Both infections target macrophages and dendritic cells; HIV targets CD4 cells directly while Leishmania does this indirectly by promoting HIV replication in CD4 cells that play a pivotal role in the immune response needed to combat both infections. This leads to a predominantly and aggravated Th2 immune response. The Th17 cells subset response is lost earlier than that of Th1 cells [29]. In HIV-VL co-infection, the Th2 response that is characteristic of VL is exaggerated, with decreased levels of IL-12 and IL-18 and IFN-γ [30]. In HIV and CL co-infected patients, a similar change was not found in a study with a limited number of patients who had normal IFN-γ levels, but this change may underlie more severe cutaneous disease [31]. Patients co-infected with HIV and tegumentary leishmaniasis (the term used in South America to denote CL, MCL, or DCL) were shown to have decreased absolute numbers of effector and central memory CD4 cells with decreased function as demonstrated by response to stimulation with Leishmania antigen [32]; however, this defect is not as profound as in HIV-VL co-infections (>350 and <200 CD4 cells/mm3, for tegumentary and visceral leishmaniasis, respectively) [33]. There is an increased degree of immune activation [33]. Patients with HIV-MCL co-infection have higher levels of TNF-α than HIV-negative patients with MCL, and this may contribute to the increased severity in co-infected patients; there may be a role for modulation by Th17 helper cells [29], [34], [35].

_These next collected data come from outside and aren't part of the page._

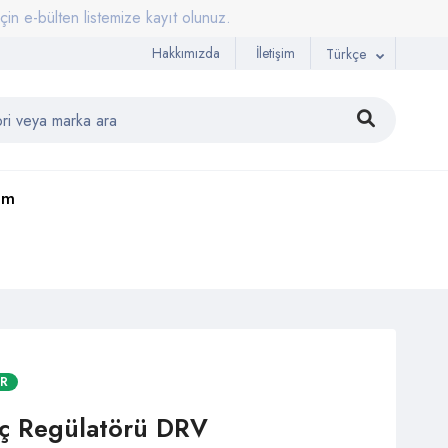
lten listemize kayıt olunuz.
Hakkımızda
İletişim
Türkçe
şim
AR
nç Regülatörü DRV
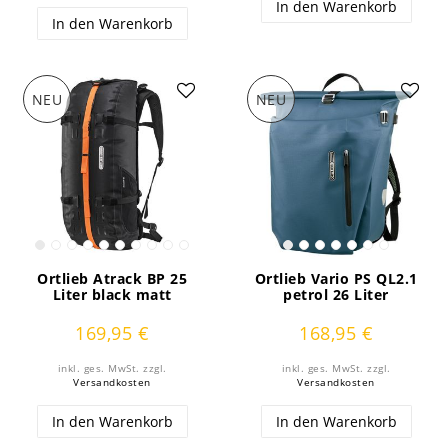
In den Warenkorb
In den Warenkorb
NEU
NEU
Ortlieb Atrack BP 25
Ortlieb Vario PS QL2.1
Liter black matt
petrol 26 Liter
169,95 €
168,95 €
inkl. ges. MwSt.
zzgl.
inkl. ges. MwSt.
zzgl.
Versandkosten
Versandkosten
In den Warenkorb
In den Warenkorb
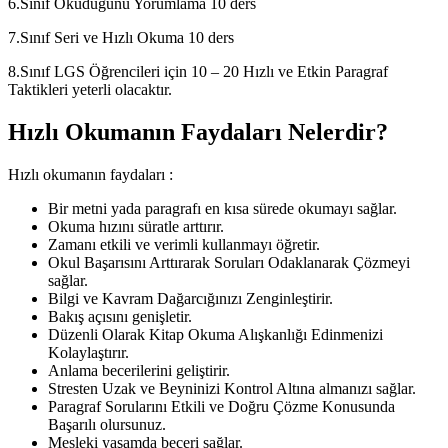
6.Sınıf Okuduğunu Yorumlama 10 ders
7.Sınıf Seri ve Hızlı Okuma 10 ders
8.Sınıf LGS Öğrencileri için 10 – 20 Hızlı ve Etkin Paragraf
Taktikleri yeterli olacaktır.
Hızlı Okumanın Faydaları Nelerdir?
Hızlı okumanın faydaları :
Bir metni yada paragrafı en kısa sürede okumayı sağlar.
Okuma hızını süratle arttırır.
Zamanı etkili ve verimli kullanmayı öğretir.
Okul Başarısını Arttırarak Soruları Odaklanarak Çözmeyi
sağlar.
Bilgi ve Kavram Dağarcığınızı Zenginleştirir.
Bakış açısını genişletir.
Düzenli Olarak Kitap Okuma Alışkanlığı Edinmenizi
Kolaylaştırır.
Anlama becerilerini geliştirir.
Stresten Uzak ve Beyninizi Kontrol Altına almanızı sağlar.
Paragraf Sorularını Etkili ve Doğru Çözme Konusunda
Başarılı olursunuz.
Mesleki yaşamda beceri sağlar.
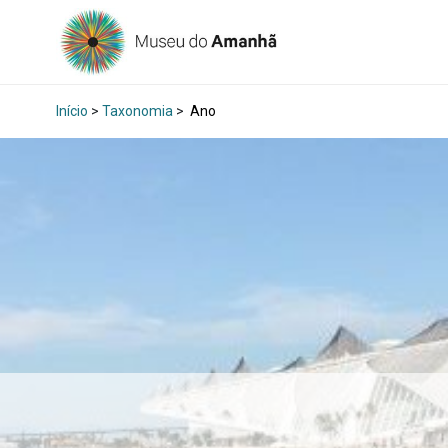
Início
>
Taxonomia
>
Ano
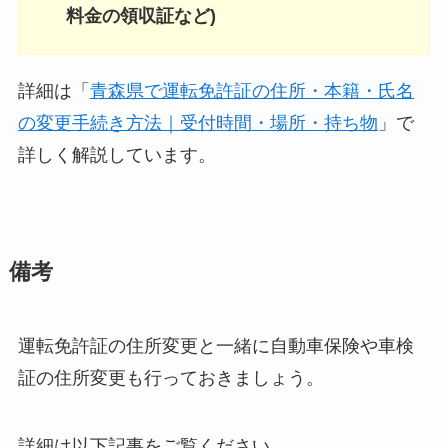
料金の領収証など)
詳細は「
青森県で運転免許証の住所・本籍・氏名
の変更手続き方法｜受付時間・場所・持ち物
」で
詳しく解説しています。
備考
運転免許証の住所変更と一緒に自動車保険や車検
証の住所変更も行っておきましょう。
詳細は以下記事をご覧ください。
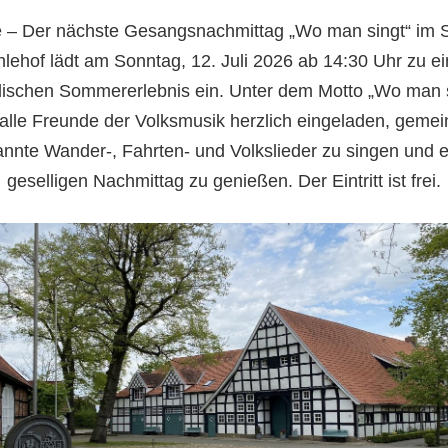
e – Der nächste Gesangsnachmittag „Wo man singt“ im S
lehof lädt am Sonntag, 12. Juli 2026 ab 14:30 Uhr zu e
lischen Sommererlebnis ein. Unter dem Motto „Wo man 
 alle Freunde der Volksmusik herzlich eingeladen, geme
nnte Wander-, Fahrten- und Volkslieder zu singen und 
geselligen Nachmittag zu genießen. Der Eintritt ist frei.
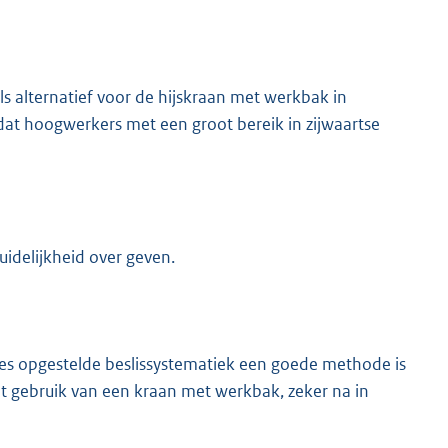
s alternatief voor de hijskraan met werkbak in
n dat hoogwerkers met een groot bereik in zijwaartse
idelijkheid over geven.
ies opgestelde beslissystematiek een goede methode is
et gebruik van een kraan met werkbak, zeker na in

Dermal Lesions in Leishmaniasis Co-infected with HIV

These vary from classical localized cutaneous leishmaniasis (LCL) to more severe and atypical LCL, CL resembling disseminated cutaneous leishmaniasis (DL) or diffuse cutaneous leishmaniasis (DCL), (D)CL causing visceral disease, VL with cutaneous lesions and PKDL, or PKDL-like lesions after VL. These syndromes have been described in numerous case reports and case series; various terms have been used to describe these manifestations, while the underlying mechanism was probably similar (Table 1) [11].

Table 1

Examples of terminology used in the literature to describe (muco-)cutaneous involvement by Leishmania in HIV co-infected patients.

Terminology used
• Atypical disseminated leishmaniasis resembling PKDL
• Atypical leishmaniasis in HIV
• Cutaneous leishmaniasis associated with visceral leishmaniasis in AIDS
• Cutaneous lesions following treatment of HIV-VL
• Disseminated CL resembling PKDL in VL
• Disseminated CL after VL
• Disseminated dermal and visceral leishmaniasis in an AIDS patient
• Disseminated cutaneous leishmaniasis in AIDS
• Disseminated/visceralized CL
• Diffuse cutaneous leishmaniasis associated with IRIS
• Diffuse cutaneous leishmaniasis in HIV
• Diffusely disseminated cutaneous L. major infection
• Generalized cutaneous leishmaniasis in AIDS
• Kaposi's sarcoma like lesions and other nodules as cutaneous involvement in AIDS-related VL
• Leishmania in specific and nonspecific skin lesions in HIV-VL
• Leishmaniasis presenting as a psoriasiform eruption in AIDS
• Leishmaniasis with rheumatoid nodulosis in a patient with HIV infection
• Mucocutaneous leishmaniasis and HIV
• PKDL as immune reconstitution inflammatory syndrome
• PKDL associated with AIDS
• PKDL in HIV
• Tegumentary leishmaniasis as cause of IRIS
• Unusual association of American cutaneous leishmaniasis and acquired immunodeficiency syndrome
• Unusual cutaneous lesions in HIV-VL
• Unusual manifestations of tegumentary leishmaniasis
• VL and disseminated CL
• VL and disseminated cutaneous lesions
• VL with cutaneous lesions in HIV
• VL and para/post-kala-azar dermal leishmaniasis

In this paper we review the literature with regard to dermal manifestations of leishmaniasis in HIV–co-infected patients in three groups according to the main underlying clinical syndrome that is reported: PKDL, VL, or CL.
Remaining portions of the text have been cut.